■ **Work instruction**
Copy the records below exactly, but leave out any picture they contain.
════════════════
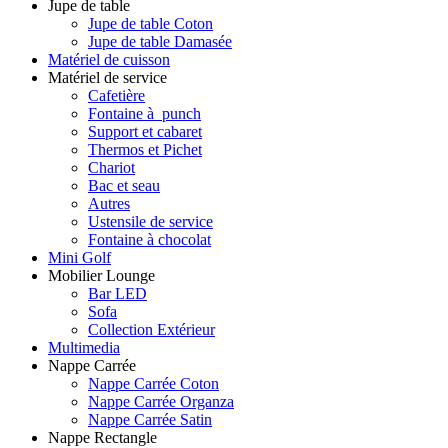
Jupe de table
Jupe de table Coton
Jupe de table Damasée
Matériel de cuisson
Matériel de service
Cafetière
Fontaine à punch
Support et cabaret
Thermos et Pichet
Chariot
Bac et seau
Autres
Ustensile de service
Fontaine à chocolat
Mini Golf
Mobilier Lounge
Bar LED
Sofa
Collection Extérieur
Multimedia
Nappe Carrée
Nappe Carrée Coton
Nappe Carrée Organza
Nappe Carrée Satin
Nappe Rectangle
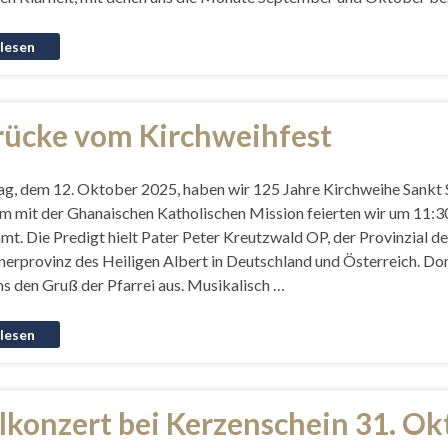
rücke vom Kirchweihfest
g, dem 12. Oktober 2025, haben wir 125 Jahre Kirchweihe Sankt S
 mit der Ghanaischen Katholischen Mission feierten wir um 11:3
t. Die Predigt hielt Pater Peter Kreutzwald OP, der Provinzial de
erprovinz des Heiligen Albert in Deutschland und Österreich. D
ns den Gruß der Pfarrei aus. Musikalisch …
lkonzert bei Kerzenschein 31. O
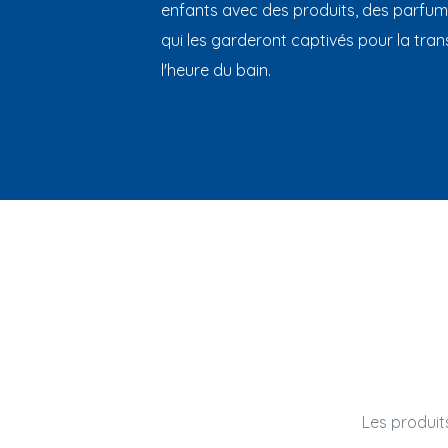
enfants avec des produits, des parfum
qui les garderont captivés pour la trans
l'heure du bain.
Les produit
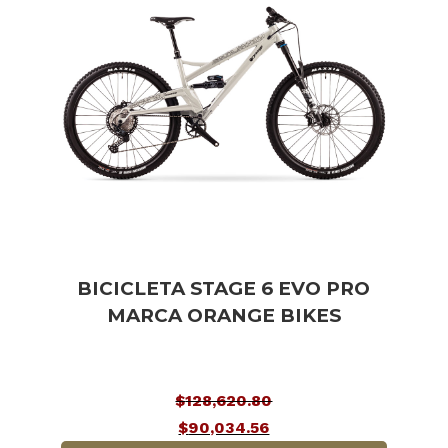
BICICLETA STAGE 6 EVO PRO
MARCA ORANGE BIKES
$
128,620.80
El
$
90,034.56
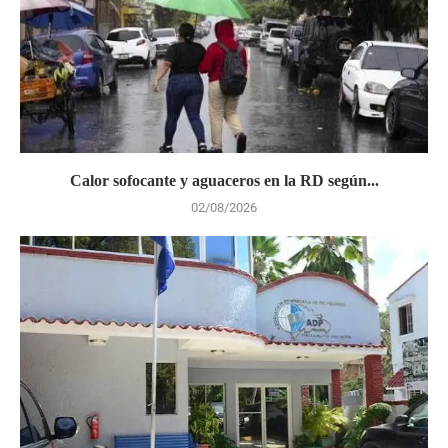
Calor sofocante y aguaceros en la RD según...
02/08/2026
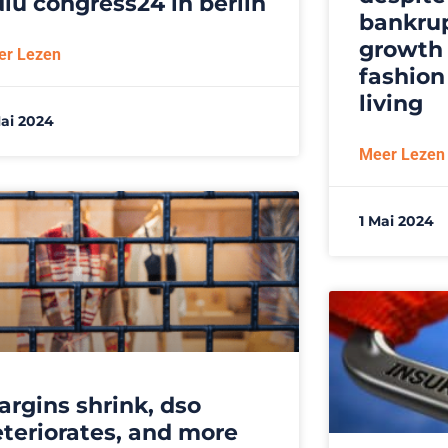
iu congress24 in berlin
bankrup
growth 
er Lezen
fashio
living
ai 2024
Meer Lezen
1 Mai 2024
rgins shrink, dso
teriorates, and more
════════════════
■ **Solution for this exercise**
Jupe de table
Jupe de table Coton
Jupe de table Damasée
Matériel de cuisson
Matériel de service
Cafetière
Fontaine à punch
Support et cabaret
Thermos et Pichet
Chariot
Bac et seau
Autres
Ustensile de service
Fontaine à chocolat
Mini Golf
Mobilier Lounge
Bar LED
Sofa
Collection Extérieur
Multimedia
Nappe Carrée
Nappe Carrée Coton
Nappe Carrée Organza
Nappe Carrée Satin
Nappe Rectangle
rücke vom Kirchweihfest
g, dem 12. Oktober 2025, haben wir 125 Jahre Kirchweihe Sankt S
 mit der Ghanaischen Katholischen Mission feierten wir um 11:3
t. Die Predigt hielt Pater Peter Kreutzwald OP, der Provinzial de
erprovinz des Heiligen Albert in Deutschland und Österreich. D
ns den Gruß der Pfarrei aus. Musikalisch …
lkonzert bei Kerzenschein 31. O
enfants avec des produits, des parfum
qui les garderont captivés pour la trans
l'heure du bain.
Les produit
BICICLETA STAGE 6 EVO PRO
MARCA ORANGE BIKES
$
128,620.80
El
$
90,034.56
Calor sofocante y aguaceros en la RD según...
02/08/2026
iu congress24 in berlin
bankrup
growth 
er Lezen
fashio
living
ai 2024
Meer Lezen
1 Mai 2024
rgins shrink, dso
teriorates, and more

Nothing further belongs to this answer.